(Beginning of Dataset extract)

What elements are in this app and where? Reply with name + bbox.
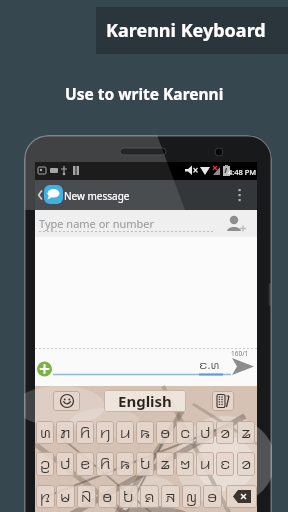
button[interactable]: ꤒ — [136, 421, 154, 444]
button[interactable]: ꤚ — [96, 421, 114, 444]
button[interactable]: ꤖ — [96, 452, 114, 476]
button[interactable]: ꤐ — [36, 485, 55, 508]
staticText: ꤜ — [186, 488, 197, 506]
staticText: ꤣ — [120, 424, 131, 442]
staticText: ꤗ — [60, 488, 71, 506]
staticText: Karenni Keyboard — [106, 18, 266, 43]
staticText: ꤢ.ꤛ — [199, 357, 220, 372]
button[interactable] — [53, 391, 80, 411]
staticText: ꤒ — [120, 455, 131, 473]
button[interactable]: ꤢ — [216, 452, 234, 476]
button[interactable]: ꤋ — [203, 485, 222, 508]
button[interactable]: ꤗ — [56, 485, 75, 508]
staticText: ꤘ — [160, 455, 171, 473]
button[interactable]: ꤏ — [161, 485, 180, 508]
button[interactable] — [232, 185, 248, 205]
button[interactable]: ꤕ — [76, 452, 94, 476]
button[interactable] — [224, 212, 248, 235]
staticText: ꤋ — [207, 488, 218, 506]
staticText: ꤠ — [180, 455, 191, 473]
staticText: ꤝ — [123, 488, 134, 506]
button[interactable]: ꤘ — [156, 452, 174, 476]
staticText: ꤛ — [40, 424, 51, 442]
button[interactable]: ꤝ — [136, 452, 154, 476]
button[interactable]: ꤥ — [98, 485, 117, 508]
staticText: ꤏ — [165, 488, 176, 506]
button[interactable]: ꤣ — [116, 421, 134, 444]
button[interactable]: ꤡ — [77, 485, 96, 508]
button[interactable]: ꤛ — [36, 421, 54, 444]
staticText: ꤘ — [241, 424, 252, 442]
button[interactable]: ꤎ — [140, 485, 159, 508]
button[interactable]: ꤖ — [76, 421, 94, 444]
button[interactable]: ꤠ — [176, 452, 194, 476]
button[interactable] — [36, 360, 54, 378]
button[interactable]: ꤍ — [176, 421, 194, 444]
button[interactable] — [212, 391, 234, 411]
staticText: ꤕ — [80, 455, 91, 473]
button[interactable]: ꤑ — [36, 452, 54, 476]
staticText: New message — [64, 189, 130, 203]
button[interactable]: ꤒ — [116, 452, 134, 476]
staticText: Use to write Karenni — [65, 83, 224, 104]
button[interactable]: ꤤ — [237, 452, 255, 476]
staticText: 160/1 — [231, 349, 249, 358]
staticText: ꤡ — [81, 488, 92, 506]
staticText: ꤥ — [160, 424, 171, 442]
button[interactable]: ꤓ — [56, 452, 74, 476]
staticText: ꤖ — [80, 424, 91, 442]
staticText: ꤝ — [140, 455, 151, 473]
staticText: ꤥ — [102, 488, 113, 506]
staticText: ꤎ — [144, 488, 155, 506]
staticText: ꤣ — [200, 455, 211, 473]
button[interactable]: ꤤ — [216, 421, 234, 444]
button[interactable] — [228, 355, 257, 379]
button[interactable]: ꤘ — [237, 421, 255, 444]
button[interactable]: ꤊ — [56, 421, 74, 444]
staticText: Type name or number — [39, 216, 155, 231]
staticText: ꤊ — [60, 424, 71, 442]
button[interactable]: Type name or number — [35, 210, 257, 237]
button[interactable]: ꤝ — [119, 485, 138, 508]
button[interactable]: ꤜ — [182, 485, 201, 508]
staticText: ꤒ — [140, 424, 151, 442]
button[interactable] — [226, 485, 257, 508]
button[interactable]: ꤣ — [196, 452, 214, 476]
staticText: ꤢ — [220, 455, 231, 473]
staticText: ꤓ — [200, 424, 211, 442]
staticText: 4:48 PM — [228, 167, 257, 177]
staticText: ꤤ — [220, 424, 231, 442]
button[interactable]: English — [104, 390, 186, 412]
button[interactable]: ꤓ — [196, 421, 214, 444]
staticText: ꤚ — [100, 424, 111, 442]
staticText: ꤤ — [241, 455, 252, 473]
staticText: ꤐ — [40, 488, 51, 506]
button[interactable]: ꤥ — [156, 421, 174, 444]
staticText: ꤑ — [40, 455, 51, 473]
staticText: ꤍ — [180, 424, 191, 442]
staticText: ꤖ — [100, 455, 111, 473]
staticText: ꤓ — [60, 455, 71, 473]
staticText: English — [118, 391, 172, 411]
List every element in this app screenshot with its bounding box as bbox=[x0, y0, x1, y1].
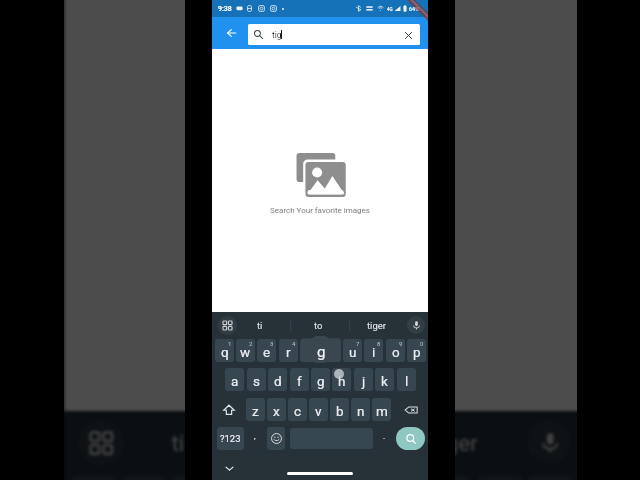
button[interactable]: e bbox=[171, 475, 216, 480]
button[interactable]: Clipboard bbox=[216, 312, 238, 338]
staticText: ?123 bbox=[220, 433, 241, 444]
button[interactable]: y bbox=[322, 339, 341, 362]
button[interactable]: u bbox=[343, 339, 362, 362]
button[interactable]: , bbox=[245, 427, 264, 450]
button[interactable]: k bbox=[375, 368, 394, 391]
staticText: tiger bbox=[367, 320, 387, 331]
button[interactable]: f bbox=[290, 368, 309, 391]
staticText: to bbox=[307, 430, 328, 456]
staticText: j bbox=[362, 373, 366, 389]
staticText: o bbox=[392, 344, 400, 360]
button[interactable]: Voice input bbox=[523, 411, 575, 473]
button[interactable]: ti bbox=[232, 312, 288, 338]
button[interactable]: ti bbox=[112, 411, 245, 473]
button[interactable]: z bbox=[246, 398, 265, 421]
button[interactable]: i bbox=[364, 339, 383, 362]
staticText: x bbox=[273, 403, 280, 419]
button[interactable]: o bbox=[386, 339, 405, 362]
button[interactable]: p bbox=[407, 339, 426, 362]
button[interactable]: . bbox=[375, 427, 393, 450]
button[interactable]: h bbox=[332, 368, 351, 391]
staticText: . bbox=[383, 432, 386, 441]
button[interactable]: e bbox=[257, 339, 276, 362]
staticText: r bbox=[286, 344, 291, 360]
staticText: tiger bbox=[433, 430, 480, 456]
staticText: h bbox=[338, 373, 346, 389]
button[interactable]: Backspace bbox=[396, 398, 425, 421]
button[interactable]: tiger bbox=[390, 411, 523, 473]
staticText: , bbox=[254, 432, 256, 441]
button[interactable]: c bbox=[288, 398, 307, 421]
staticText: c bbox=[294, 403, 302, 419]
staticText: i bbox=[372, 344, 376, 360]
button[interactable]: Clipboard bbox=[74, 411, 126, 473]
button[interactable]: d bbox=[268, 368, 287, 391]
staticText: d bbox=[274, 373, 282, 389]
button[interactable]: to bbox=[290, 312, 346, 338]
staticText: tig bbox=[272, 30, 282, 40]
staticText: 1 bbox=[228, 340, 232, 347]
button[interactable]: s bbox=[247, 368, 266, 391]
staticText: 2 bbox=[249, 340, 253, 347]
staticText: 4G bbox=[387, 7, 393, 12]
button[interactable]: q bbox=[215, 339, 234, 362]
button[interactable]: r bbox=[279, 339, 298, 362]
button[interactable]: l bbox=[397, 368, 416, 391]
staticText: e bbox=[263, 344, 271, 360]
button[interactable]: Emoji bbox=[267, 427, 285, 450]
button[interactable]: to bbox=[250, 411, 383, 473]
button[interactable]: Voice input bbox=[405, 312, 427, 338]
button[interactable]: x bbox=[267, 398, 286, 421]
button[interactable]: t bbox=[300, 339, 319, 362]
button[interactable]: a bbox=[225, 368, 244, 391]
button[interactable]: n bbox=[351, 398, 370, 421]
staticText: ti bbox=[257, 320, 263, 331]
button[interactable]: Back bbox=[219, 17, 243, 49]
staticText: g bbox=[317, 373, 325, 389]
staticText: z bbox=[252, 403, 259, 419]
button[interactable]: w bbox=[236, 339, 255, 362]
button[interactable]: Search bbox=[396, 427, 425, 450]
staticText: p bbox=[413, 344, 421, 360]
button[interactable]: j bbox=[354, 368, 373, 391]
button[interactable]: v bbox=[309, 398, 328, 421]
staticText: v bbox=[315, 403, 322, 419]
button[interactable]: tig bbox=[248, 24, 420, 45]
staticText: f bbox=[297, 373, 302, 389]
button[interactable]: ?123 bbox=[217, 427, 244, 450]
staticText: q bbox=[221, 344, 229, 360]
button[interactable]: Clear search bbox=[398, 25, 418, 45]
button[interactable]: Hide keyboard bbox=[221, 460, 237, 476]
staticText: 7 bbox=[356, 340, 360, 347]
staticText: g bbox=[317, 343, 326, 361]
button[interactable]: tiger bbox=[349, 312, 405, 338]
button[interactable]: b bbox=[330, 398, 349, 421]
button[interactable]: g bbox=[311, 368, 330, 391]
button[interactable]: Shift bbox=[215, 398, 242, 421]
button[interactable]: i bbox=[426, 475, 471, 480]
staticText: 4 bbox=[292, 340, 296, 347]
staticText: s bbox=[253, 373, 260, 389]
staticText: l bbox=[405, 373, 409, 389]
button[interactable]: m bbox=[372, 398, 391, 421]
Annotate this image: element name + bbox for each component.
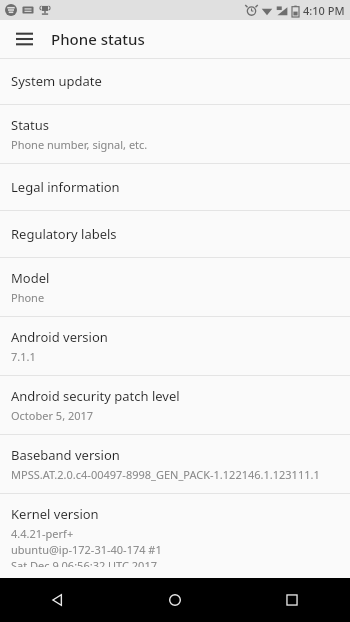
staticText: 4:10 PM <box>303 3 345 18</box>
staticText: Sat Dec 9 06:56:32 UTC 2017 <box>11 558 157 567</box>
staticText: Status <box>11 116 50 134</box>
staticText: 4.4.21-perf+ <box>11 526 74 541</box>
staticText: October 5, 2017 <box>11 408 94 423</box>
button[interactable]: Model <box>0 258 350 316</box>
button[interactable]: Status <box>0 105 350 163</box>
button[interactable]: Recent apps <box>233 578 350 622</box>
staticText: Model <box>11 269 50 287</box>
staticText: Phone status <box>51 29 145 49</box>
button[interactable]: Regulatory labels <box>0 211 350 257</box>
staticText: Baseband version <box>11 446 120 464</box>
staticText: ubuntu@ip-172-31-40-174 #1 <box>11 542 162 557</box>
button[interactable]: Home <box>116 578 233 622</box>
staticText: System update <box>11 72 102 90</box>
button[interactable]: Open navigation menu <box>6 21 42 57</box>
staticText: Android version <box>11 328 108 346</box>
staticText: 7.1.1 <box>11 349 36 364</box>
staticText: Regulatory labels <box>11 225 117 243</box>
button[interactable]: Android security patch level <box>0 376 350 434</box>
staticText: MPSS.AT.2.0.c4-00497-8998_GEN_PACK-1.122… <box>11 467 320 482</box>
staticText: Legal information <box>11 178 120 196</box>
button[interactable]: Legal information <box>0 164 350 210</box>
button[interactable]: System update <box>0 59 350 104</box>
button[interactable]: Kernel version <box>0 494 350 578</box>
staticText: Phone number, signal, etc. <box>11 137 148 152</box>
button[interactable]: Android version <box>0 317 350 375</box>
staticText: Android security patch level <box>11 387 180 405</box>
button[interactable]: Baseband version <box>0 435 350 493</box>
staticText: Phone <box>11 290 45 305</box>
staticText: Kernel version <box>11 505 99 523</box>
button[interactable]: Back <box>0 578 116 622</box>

(End of Dataset extract)
(Beginning of Dataset extract)

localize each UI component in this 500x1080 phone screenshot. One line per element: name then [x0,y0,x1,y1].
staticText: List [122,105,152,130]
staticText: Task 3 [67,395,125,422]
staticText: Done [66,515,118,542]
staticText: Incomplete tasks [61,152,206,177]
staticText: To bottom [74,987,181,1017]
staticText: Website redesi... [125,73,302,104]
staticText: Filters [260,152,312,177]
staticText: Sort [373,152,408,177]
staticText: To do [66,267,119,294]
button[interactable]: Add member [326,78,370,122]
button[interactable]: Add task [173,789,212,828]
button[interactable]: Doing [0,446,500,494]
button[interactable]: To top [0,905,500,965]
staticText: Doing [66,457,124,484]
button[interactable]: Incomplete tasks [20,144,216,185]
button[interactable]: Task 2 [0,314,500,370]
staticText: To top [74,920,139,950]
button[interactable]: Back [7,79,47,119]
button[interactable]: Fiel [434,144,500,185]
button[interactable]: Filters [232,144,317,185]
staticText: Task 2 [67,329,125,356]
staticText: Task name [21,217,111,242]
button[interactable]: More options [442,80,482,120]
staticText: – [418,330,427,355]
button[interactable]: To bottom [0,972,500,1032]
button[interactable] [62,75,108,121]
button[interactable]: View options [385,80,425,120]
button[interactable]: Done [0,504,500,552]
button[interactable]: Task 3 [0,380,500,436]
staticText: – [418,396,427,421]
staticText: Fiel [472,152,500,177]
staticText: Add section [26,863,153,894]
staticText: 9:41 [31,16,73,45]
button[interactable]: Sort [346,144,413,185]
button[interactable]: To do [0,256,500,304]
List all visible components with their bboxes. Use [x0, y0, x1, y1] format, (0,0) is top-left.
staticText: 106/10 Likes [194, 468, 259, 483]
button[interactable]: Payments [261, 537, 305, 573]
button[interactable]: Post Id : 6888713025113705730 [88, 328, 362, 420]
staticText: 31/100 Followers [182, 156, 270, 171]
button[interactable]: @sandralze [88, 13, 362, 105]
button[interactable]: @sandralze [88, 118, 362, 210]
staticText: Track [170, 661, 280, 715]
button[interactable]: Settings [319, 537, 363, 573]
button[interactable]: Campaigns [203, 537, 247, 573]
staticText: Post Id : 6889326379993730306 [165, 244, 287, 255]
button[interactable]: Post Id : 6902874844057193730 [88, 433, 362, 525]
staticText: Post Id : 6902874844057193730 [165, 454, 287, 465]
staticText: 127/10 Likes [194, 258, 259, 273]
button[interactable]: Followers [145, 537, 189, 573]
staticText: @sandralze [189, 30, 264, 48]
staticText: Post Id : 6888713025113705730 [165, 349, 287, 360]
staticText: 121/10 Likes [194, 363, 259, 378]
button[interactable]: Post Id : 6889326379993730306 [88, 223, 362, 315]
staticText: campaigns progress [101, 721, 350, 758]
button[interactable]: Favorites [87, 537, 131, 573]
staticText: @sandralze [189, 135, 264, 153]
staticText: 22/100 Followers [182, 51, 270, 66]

(End of Dataset extract)

= Directions =
Return, from the data, each line where the string "screenshot" occurs.

= Answer to the problem =
List every element in this app screenshot with its bounding box as bbox=[x0, y0, x1, y1].
localize each UI component in this 500x1080 phone screenshot. One line per element: name then [x0,y0,x1,y1].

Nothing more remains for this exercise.